Interaction Between Drug Use and Education
m5 <- lm(personalincome ~ anydrugyear*education, data = drugData)
summary(m5)
Call:
lm(formula = personalincome ~ anydrugyear * education, data = drugData)
Residuals:
Min 1Q Median 3Q Max
-3.6748 -1.6748 -0.0705 1.3252 5.4709
Coefficients:
Estimate Std. Error t value Pr(>|t|)
(Intercept) 1.06811 0.03649 29.271 < 2e-16 ***
anydrugyeartrue -0.30974 0.07220 -4.290 1.79e-05 ***
education 0.90168 0.01217 74.085 < 2e-16 ***
anydrugyeartrue:education -0.13097 0.02490 -5.259 1.45e-07 ***
---
Signif. codes: 0 ‘***’ 0.001 ‘**’ 0.01 ‘*’ 0.05 ‘.’ 0.1 ‘ ’ 1
Residual standard error: 1.85 on 32036 degrees of freedom
Multiple R-squared: 0.1962, Adjusted R-squared: 0.1961
F-statistic: 2606 on 3 and 32036 DF, p-value: < 2.2e-16
This analysis shows that the interaction between drug use and education on income will lessen the negative effect on income. According to this data, someone who has done drugs within the year and is educated will have -0.13097 less income compared to someone who did not do drugs.

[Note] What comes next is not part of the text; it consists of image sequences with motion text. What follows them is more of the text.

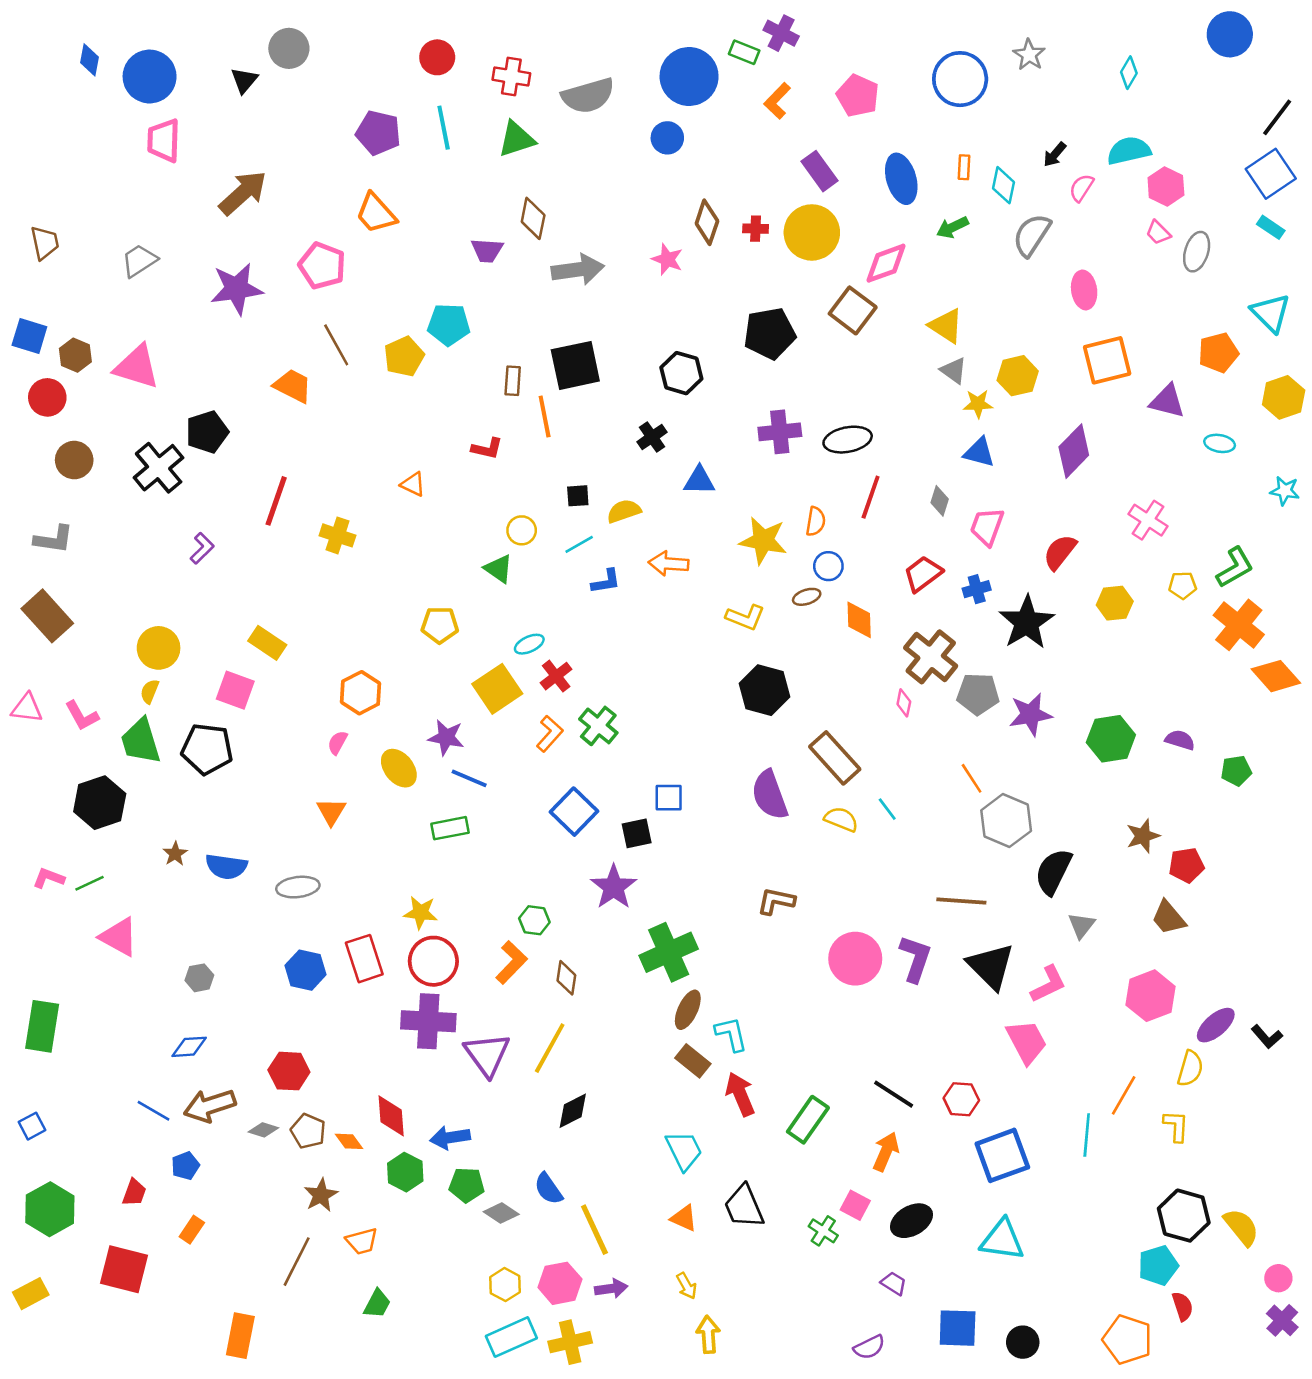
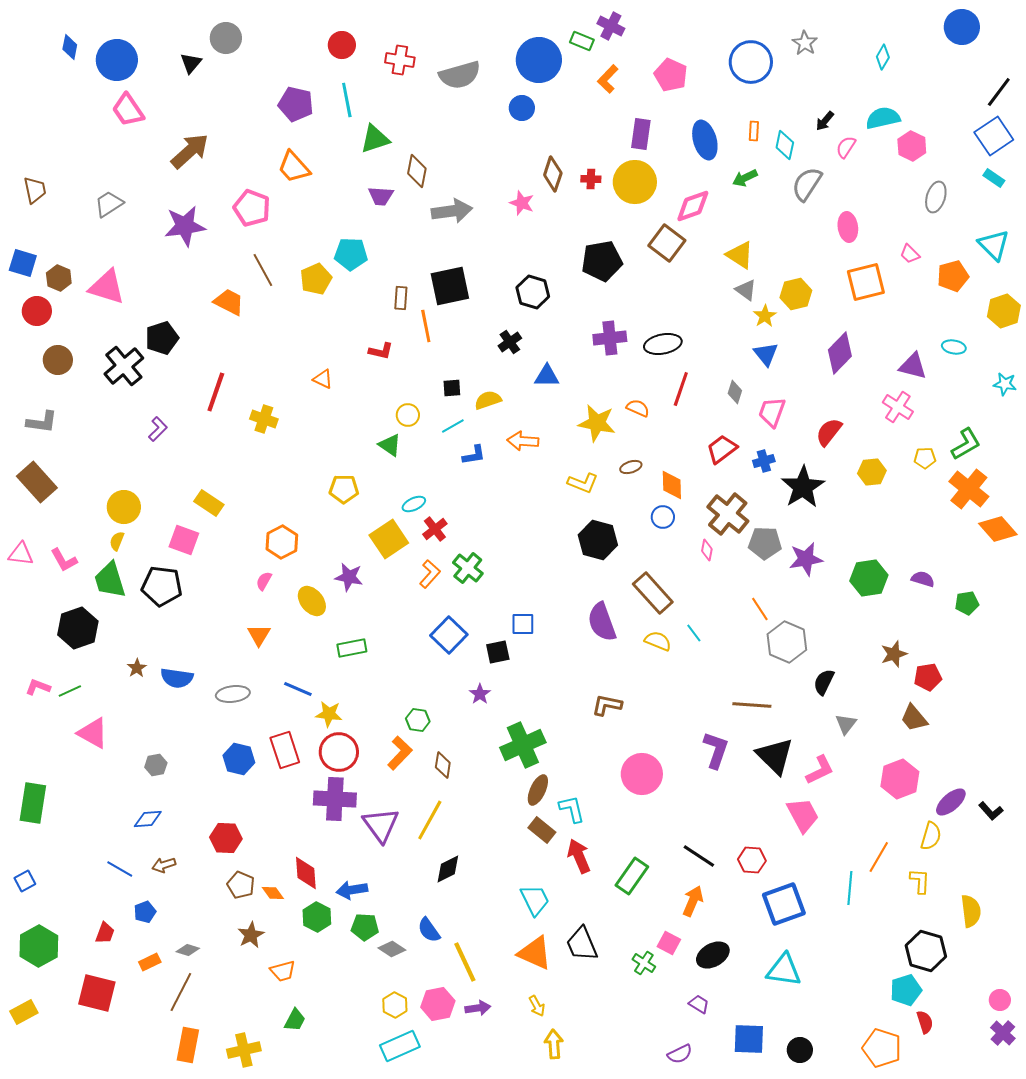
green triangle: (516, 139) -> (375, 139), moved
pink trapezoid: (164, 140) -> (128, 110), turned -36
purple rectangle: (819, 171) -> (641, 134), turned 44
pink trapezoid: (1158, 232) -> (910, 254), moved
purple triangle: (1167, 401) -> (913, 366), moved
yellow star: (978, 404) -> (765, 316), turned -30
blue triangle: (979, 452) -> (766, 354), turned 36
orange semicircle: (816, 521) -> (638, 408), turned -75
blue circle: (828, 566) -> (663, 517), moved
blue line: (469, 778) -> (298, 689), moved
black semicircle: (1053, 872) -> (824, 682), size x0.7
purple star: (614, 887) -> (480, 694), size x0.6
pink circle: (855, 959) -> (642, 774), moved
brown arrow: (210, 1106) -> (164, 865), size x0.6
gray diamond: (263, 1130) -> (188, 950), moved
orange triangle: (684, 1218) -> (535, 953), size x1.6
yellow semicircle: (1241, 1227) -> (971, 911), moved, turned 32
orange rectangle: (192, 1230) -> (150, 962), turned 30
brown line: (297, 1262) -> (181, 992), moved
yellow cross: (570, 1342) -> (244, 1050), moved

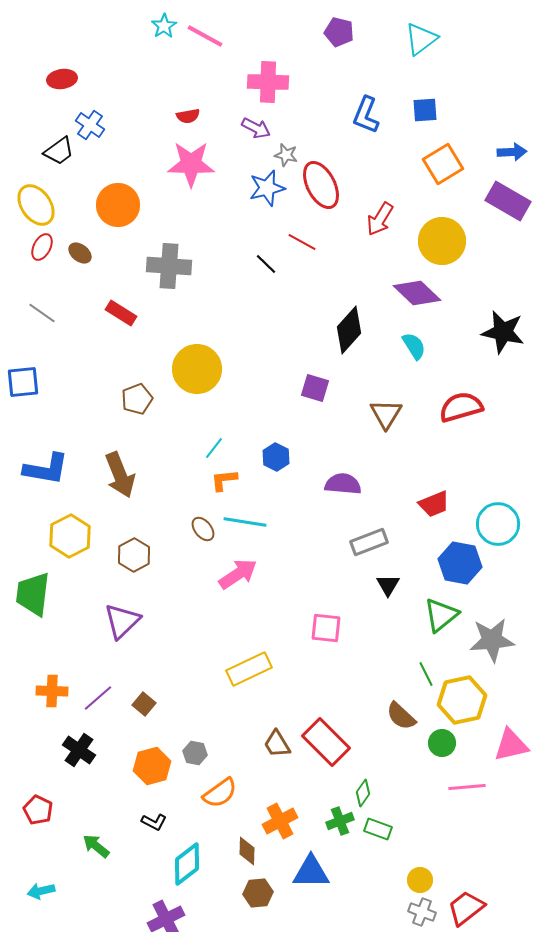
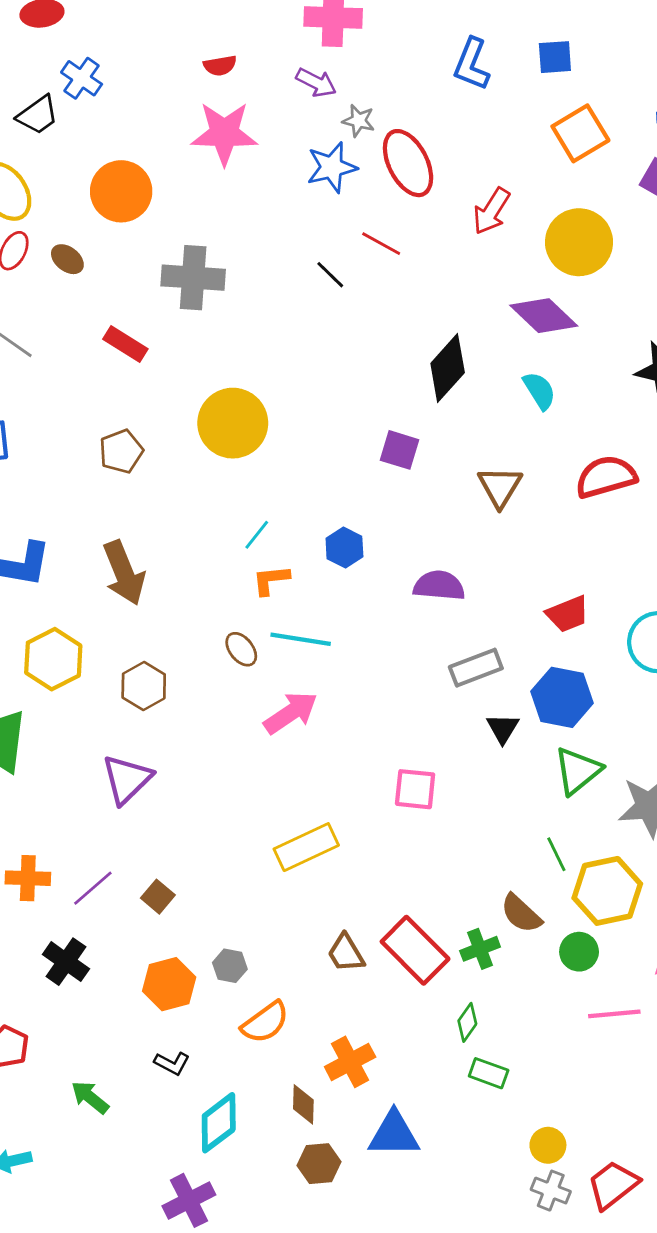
brown pentagon: (137, 399) -> (121, 451), moved
blue hexagon: (460, 563) -> (562, 697), moved
green cross: (340, 821) -> (480, 949), moved

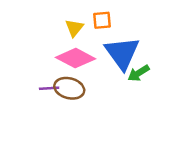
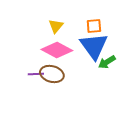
orange square: (102, 20) -> (94, 26), moved

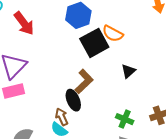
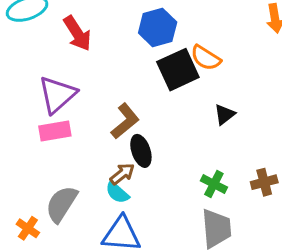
brown L-shape: (84, 82) -> (125, 121), moved
brown arrow: (62, 117) -> (122, 174), turned 72

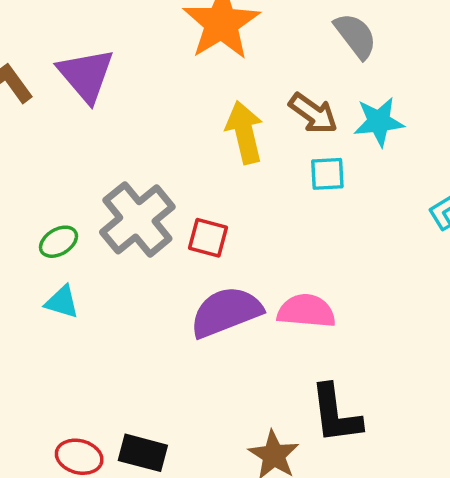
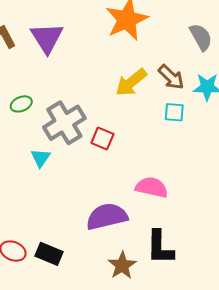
yellow arrow: (244, 132) -> (131, 82), turned -124
green ellipse: (58, 242) -> (21, 104), moved
cyan triangle: (62, 302) -> (41, 158), moved, turned 40
purple semicircle: (226, 312) -> (107, 217), moved

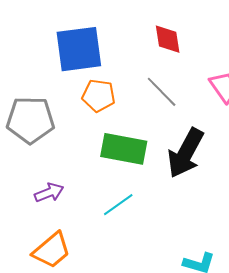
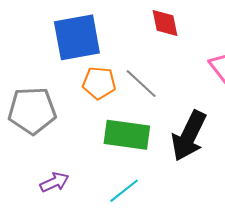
gray line: (162, 92) -> (141, 84), moved

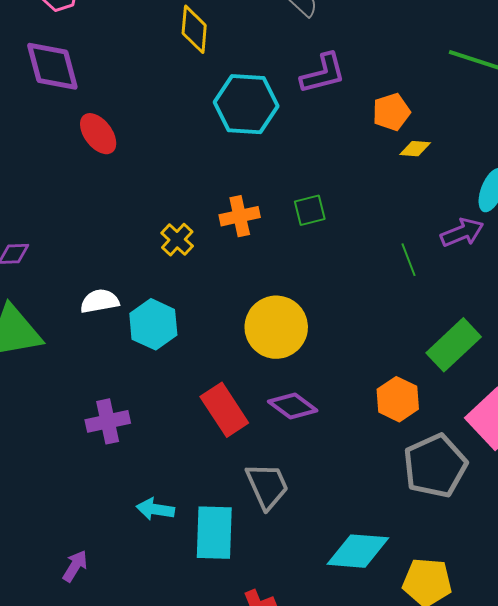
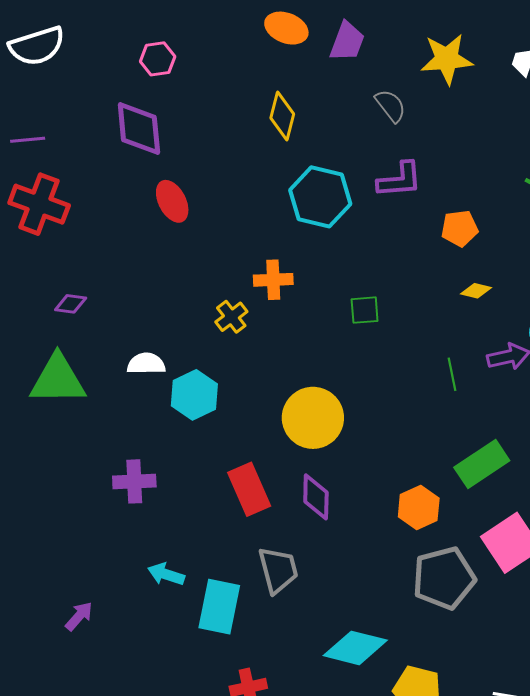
yellow diamond: (415, 149) -> (476, 291), moved
orange cross: (240, 216) -> (273, 280), moved
purple diamond: (293, 406) -> (316, 497), turned 45

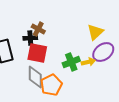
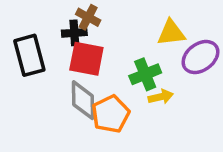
yellow triangle: (95, 32) -> (171, 33), moved, turned 36
yellow arrow: (88, 62) -> (161, 97), moved

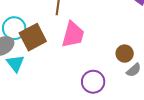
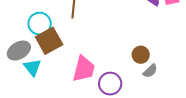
cyan circle: (14, 28) -> (40, 24), moved
pink trapezoid: (73, 35) -> (84, 69), moved

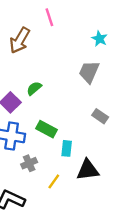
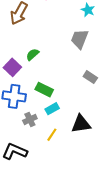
cyan rectangle: (67, 148) -> (52, 109), moved, turned 56

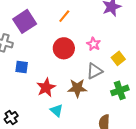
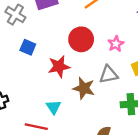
red star: (46, 87) -> (59, 66), moved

If only the drug use variable is looked at then the affect on income is more compared to when drug use and edcuation are interacted together.
library(texreg)
screenreg(list(m1, m2, m3, m4, m5))
============================================================================================================================
Model 1 Model 2 Model 3 Model 4 Model 5
----------------------------------------------------------------------------------------------------------------------------
(Intercept) 3.62 *** 4.07 *** 4.08 *** 4.83 *** 1.07 ***
(0.01) (0.05) (0.06) (0.04) (0.04)
factor(anydrugyear)true -0.78 ***
(0.03)
anydrugyeartrue -0.75 *** -0.81 *** -1.28 *** -0.31 ***
(0.03) (0.15) (0.08) (0.07)
race_strBlack/African American -1.12 *** -1.13 ***
(0.06) (0.07)
race_strHawaiian/Pacific Islander -1.23 *** -1.34 ***
(0.16) (0.19)
race_strHispanic -1.13 *** -1.20 ***
(0.06) (0.06)
race_strMixed -0.83 *** -0.89 ***
(0.08) (0.09)
race_strNative American/Alaskan Native -1.01 *** -1.01 ***
(0.11) (0.12)
race_strWhite -0.12 * -0.11
(0.05) (0.06)
anydrugyeartrue:race_strBlack/African American 0.06
(0.17)
anydrugyeartrue:race_strHawaiian/Pacific Islander 0.44
(0.38)
anydrugyeartrue:race_strHispanic 0.33 *
(0.16)
anydrugyeartrue:race_strMixed 0.21
(0.20)
anydrugyeartrue:race_strNative American/Alaskan Native 0.04
(0.25)
anydrugyeartrue:race_strWhite -0.03
(0.15)
sex -0.79 ***
(0.03)
anydrugyeartrue:sex 0.31 ***
(0.05)
education 0.90 ***
(0.01)
anydrugyeartrue:education -0.13 ***
(0.02)
----------------------------------------------------------------------------------------------------------------------------
R^2 0.03 0.08 0.08 0.06 0.20
Adj. R^2 0.03 0.08 0.08 0.06 0.20
Num. obs. 32040 32040 32040 32040 32040
RMSE 2.04 1.98 1.98 2.00 1.85
============================================================================================================================
*** p < 0.001, ** p < 0.01, * p < 0.05
According to this analysis, part of the affect of drug use on income can be explained by education levels. When education and drug use are interacted they lessen the affect on income. Model 5 has the highest r-squared value and this shows that it is the most desireable and this indiciates the strength of the variables and fits the data better than the others.